WORK TO COMPLETE:
Everything from the line containing "Segment: right lung upper lobe." to the end of the material, both ends included, should be repeated exactly; please give only those lines.
(Beginning of PROVIDED INFORMATION)
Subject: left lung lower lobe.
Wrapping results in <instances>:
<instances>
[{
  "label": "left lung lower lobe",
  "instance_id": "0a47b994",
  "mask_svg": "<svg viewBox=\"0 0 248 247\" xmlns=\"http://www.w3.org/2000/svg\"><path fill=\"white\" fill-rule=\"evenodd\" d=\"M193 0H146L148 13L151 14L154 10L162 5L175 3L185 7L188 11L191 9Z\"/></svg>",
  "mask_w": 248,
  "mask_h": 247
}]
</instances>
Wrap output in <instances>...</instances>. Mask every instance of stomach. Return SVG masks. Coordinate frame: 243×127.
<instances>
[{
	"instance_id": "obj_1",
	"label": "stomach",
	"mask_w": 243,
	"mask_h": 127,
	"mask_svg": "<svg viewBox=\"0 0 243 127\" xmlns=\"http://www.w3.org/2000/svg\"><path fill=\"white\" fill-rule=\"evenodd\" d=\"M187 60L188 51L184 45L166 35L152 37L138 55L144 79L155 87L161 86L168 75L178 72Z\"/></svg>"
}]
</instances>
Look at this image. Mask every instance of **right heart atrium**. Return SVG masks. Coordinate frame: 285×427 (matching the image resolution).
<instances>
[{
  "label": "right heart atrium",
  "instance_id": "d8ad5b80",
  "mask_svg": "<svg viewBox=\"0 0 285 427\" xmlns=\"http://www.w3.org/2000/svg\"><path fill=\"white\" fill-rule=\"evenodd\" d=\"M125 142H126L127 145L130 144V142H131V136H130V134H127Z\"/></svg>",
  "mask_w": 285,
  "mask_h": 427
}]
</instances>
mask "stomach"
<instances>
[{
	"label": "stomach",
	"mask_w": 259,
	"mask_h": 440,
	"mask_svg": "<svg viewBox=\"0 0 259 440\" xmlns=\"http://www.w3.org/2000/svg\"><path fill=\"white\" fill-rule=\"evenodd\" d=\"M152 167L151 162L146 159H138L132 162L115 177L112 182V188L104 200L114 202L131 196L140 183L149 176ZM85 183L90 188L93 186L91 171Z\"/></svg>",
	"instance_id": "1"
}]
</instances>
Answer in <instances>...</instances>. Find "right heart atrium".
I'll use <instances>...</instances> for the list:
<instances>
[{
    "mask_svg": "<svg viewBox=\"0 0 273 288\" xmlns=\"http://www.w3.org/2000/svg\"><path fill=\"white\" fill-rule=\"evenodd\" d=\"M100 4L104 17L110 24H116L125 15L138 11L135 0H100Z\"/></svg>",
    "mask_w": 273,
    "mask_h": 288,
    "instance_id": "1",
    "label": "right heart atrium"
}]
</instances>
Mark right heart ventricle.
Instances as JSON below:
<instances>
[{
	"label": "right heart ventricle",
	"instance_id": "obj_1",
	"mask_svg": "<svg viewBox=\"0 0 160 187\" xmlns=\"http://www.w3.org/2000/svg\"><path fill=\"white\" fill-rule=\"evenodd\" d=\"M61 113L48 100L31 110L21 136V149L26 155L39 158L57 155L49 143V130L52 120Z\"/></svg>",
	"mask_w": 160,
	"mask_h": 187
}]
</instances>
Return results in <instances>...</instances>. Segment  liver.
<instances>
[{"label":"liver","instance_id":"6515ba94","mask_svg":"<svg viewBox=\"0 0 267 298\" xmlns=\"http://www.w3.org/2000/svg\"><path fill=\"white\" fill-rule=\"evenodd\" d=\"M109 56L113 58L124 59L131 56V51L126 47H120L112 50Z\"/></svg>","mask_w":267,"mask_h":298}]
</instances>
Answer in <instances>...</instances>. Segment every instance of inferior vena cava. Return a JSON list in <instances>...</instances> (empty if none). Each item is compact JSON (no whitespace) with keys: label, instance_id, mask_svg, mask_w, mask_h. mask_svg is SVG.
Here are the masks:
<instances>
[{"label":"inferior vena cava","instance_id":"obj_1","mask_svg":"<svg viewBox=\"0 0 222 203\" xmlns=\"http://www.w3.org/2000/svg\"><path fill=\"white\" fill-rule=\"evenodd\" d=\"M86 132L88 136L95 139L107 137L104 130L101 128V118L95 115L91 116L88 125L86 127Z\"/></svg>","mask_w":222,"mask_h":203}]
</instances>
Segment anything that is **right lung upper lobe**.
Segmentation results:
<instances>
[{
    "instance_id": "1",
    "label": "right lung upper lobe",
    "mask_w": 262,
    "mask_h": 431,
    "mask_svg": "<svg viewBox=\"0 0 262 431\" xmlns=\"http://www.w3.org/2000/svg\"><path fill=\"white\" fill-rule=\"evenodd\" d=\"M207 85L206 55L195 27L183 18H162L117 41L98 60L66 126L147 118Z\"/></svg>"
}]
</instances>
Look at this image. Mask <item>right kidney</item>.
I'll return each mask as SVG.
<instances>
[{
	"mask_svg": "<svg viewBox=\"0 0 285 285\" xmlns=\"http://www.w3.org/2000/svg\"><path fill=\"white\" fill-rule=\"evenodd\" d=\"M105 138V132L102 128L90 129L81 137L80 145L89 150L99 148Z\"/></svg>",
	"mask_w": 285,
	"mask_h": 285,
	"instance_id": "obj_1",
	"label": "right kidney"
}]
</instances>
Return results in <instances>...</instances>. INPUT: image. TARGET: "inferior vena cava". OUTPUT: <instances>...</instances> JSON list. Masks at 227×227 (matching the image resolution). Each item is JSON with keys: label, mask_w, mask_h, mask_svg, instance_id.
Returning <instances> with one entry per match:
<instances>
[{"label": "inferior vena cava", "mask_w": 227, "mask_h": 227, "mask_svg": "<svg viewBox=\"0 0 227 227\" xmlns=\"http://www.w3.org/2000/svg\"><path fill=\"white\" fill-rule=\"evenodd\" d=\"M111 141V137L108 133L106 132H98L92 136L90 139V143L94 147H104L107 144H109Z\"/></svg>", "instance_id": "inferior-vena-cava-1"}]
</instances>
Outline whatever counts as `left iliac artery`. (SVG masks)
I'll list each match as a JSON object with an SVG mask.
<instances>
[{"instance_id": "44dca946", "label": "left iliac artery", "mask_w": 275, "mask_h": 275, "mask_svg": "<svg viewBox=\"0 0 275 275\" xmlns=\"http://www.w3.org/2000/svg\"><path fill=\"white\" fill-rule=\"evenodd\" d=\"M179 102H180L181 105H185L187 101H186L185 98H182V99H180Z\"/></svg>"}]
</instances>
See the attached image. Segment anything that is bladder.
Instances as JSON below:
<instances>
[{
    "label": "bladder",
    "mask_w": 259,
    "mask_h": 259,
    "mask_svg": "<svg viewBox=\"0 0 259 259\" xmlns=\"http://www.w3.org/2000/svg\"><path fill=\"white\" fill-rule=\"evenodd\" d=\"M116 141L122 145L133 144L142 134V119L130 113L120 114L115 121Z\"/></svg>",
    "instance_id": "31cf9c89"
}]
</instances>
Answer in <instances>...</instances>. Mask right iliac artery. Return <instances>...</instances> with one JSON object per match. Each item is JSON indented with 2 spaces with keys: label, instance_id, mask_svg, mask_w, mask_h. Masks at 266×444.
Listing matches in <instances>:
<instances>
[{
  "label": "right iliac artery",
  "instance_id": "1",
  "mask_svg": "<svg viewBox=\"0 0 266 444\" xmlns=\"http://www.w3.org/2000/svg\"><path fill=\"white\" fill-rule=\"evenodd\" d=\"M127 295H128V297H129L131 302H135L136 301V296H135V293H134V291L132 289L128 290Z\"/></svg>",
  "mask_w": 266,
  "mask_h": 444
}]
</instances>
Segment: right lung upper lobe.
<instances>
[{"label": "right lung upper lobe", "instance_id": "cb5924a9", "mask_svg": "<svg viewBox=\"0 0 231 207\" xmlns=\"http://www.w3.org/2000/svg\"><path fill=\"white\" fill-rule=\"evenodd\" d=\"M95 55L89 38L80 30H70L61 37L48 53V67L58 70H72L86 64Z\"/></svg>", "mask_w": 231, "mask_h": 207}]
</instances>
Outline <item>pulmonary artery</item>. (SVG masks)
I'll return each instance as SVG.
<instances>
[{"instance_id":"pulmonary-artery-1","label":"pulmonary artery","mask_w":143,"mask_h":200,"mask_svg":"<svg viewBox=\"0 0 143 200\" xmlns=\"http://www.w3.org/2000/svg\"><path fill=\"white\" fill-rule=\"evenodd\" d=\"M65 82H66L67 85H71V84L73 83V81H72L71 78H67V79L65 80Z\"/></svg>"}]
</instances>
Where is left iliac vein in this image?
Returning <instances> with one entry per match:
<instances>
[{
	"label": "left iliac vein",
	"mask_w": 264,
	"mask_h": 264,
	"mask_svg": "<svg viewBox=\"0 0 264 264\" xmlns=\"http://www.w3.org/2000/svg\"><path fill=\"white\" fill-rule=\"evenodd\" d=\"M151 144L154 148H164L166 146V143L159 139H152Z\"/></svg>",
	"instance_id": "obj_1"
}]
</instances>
(End of PROVIDED INFORMATION)
WORKED SOLUTION:
Segment: right lung upper lobe.
<instances>
[{"label": "right lung upper lobe", "instance_id": "cb5924a9", "mask_svg": "<svg viewBox=\"0 0 231 207\" xmlns=\"http://www.w3.org/2000/svg\"><path fill=\"white\" fill-rule=\"evenodd\" d=\"M95 55L89 38L80 30H70L61 37L48 53V67L58 70H72L86 64Z\"/></svg>", "mask_w": 231, "mask_h": 207}]
</instances>
Outline <item>pulmonary artery</item>. (SVG masks)
I'll return each instance as SVG.
<instances>
[{"instance_id":"pulmonary-artery-1","label":"pulmonary artery","mask_w":143,"mask_h":200,"mask_svg":"<svg viewBox=\"0 0 143 200\" xmlns=\"http://www.w3.org/2000/svg\"><path fill=\"white\" fill-rule=\"evenodd\" d=\"M65 82H66L67 85H71V84L73 83V81H72L71 78H67V79L65 80Z\"/></svg>"}]
</instances>
Where is left iliac vein in this image?
Returning <instances> with one entry per match:
<instances>
[{
	"label": "left iliac vein",
	"mask_w": 264,
	"mask_h": 264,
	"mask_svg": "<svg viewBox=\"0 0 264 264\" xmlns=\"http://www.w3.org/2000/svg\"><path fill=\"white\" fill-rule=\"evenodd\" d=\"M151 144L154 148H164L166 146V143L159 139H152Z\"/></svg>",
	"instance_id": "obj_1"
}]
</instances>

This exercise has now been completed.